For a classic style dressing: 1 part Tea Infused Vinegar + 3 parts cold pressed oil
For a zestier, tangier style dressing increase the proportion of vinegar: 1 part Tea Infused Vinegar + 2 parts cold pressed oil
Place the oil and vinegar in a bowl and whisk thoroughly for the two ingredients to emulsify. This is important because it ensures the two ingredients combine together very nicely and that changes how they coat food better, which makes it taste more delicious.
Vinegar is naturally zesty and salty so the dressing shouldn’t require salt. As the vinegar is flavoured with tea, it doesn’t require the addition of any other items.
If you like a bit of sweetness to your dressing, add 1 tsp. maple syrup or honey per every cup of dressing you make – but try to enjoy it without the sweetener if you can. All of the processed grains and foods we eat nowadays are so full of sugar or high in carbohydrates, that we are getting far more sugar in our diets than we need. Try to develop a taste for foods without added sweeteners, to help your entire system function better.
- Vinegars have many healthful properties which are further amplified by the addition of fresh, organic teas.
- Drizzle Tea Infused Vinegar over foods rich in carbohydrates, or drink diluted vinegar in water before meals rich in carbohydrates, or drizzle it over carb-rich foods to slow the rate of blood sugar rising. Studies indicate vinegar can improve blood sugar levels, which can assist with weight loss and managing blood sugar levels for pre-diabetes and diabetes. High blood sugar levels are associated with an increased risk of many diseases including cancer. The combination of antioxidants and lowering blood sugar may be why incorporating healthy vinegar into your diet is associated with long life, and lots of energy and vitality in many cultures throughout the world.
- Vinegar has a zesty, tangy flavour and for that reason can be used as a substitute for salt, which is great for cardiovascular health and high blood pressure.
- Make healthy salad dressings with tea infused vinegar and healthy cold pressed oils like olive oil. They are very flavourful but are low calorie. Use them in place of store bought dressings and condiments, to get great benefits while reducing calories.
- Vinegar can aid digestion by improving the stomach’s healthy acidity (which is required for good digestion) while also providing probiotic benefits, which are enhanced by the addition of fresh, organic, tea.
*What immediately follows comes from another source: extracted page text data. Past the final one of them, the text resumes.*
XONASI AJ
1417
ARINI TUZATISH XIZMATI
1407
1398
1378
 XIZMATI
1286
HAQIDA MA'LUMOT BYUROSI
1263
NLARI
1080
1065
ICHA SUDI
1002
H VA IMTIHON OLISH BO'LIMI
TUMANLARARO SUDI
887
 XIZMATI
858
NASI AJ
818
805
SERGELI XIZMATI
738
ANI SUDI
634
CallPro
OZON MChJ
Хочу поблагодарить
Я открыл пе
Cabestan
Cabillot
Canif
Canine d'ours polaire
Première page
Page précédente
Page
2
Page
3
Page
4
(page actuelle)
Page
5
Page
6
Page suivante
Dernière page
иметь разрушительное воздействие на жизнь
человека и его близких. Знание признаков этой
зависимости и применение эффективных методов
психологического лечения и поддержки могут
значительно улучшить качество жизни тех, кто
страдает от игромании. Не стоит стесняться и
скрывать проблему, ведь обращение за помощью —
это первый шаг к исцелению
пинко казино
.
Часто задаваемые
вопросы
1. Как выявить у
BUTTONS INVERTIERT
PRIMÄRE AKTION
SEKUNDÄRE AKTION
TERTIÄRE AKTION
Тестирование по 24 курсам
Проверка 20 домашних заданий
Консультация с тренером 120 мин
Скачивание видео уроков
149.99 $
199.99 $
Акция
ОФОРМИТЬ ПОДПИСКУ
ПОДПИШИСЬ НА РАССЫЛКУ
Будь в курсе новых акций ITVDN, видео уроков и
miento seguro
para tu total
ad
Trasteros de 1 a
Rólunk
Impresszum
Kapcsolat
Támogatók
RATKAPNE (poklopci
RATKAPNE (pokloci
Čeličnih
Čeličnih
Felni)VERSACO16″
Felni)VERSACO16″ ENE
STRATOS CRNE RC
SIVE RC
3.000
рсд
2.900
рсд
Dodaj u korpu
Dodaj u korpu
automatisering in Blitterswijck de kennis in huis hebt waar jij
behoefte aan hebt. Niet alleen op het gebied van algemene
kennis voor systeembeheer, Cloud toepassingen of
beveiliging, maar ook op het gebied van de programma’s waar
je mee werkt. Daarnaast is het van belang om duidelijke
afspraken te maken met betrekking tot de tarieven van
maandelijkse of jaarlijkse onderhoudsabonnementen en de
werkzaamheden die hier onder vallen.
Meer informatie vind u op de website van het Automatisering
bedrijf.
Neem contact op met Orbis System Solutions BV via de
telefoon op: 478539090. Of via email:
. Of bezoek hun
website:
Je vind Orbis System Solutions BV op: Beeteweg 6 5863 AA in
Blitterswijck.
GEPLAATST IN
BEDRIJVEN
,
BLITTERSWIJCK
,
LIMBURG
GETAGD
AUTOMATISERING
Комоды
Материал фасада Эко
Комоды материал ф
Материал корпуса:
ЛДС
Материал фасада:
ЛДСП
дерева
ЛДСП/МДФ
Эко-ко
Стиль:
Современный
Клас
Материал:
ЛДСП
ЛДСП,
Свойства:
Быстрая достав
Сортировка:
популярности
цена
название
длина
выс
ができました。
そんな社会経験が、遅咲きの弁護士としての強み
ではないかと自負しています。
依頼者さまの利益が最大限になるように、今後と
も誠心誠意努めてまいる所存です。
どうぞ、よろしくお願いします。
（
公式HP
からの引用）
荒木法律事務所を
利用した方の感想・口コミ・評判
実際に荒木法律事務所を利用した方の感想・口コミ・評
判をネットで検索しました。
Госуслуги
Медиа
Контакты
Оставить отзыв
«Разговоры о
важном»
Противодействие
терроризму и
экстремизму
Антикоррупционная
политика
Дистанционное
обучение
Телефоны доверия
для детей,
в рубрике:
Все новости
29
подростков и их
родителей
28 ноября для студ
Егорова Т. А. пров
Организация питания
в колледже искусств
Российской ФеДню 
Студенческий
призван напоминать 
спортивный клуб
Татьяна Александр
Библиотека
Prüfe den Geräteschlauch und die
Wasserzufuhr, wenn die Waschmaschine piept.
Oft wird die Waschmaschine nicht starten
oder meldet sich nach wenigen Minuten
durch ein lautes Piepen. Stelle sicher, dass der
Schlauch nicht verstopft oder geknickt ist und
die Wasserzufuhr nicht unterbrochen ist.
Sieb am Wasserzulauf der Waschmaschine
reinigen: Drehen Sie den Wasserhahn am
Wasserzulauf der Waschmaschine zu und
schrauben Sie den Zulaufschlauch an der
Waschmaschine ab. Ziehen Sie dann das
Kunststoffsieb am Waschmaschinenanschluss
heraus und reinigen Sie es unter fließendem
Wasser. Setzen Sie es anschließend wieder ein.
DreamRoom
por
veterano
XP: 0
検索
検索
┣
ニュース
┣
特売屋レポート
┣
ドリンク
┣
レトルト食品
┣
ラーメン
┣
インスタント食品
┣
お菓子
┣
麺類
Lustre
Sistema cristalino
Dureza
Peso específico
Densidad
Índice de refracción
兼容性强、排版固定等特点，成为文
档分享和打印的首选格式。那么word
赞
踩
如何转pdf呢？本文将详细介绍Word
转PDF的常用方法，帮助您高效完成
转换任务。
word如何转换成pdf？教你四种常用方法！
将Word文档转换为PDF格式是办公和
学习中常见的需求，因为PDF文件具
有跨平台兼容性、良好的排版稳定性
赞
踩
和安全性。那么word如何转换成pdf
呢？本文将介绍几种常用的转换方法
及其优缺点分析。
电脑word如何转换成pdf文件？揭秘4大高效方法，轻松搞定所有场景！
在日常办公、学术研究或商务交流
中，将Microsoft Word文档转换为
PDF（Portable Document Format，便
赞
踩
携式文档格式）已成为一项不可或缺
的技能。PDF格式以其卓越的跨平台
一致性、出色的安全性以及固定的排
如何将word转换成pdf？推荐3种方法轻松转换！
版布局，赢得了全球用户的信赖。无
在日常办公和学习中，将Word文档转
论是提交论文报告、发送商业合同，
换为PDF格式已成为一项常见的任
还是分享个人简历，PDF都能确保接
The stomach’s digestive acids weaken as we age, which can lead to poor digestion, and a variety of digestive problems including bloating.
- A healthy digestion, and lots of antioxidants in our system, as well as healthy blood sugar levels may be linked to healthy skin and better immune response, which includes a reduction in allergies, arthritis and auto-immune issues.
- Good quality, unrefined vinegars contain enzymes and valuable minerals including potassium and magnesium which encourage cellular renewal, aid cardiovascular health, reduce stress and can help us feel more energized.
- Apple Cider vinegar is associated with many particularly healthful properties, but that may be because it’s had the most health benefits studies done with it. Wine based vinegars may be very helpful in promoting heart health, preventing stroke and reducing cholesterol and high blood pressure levels.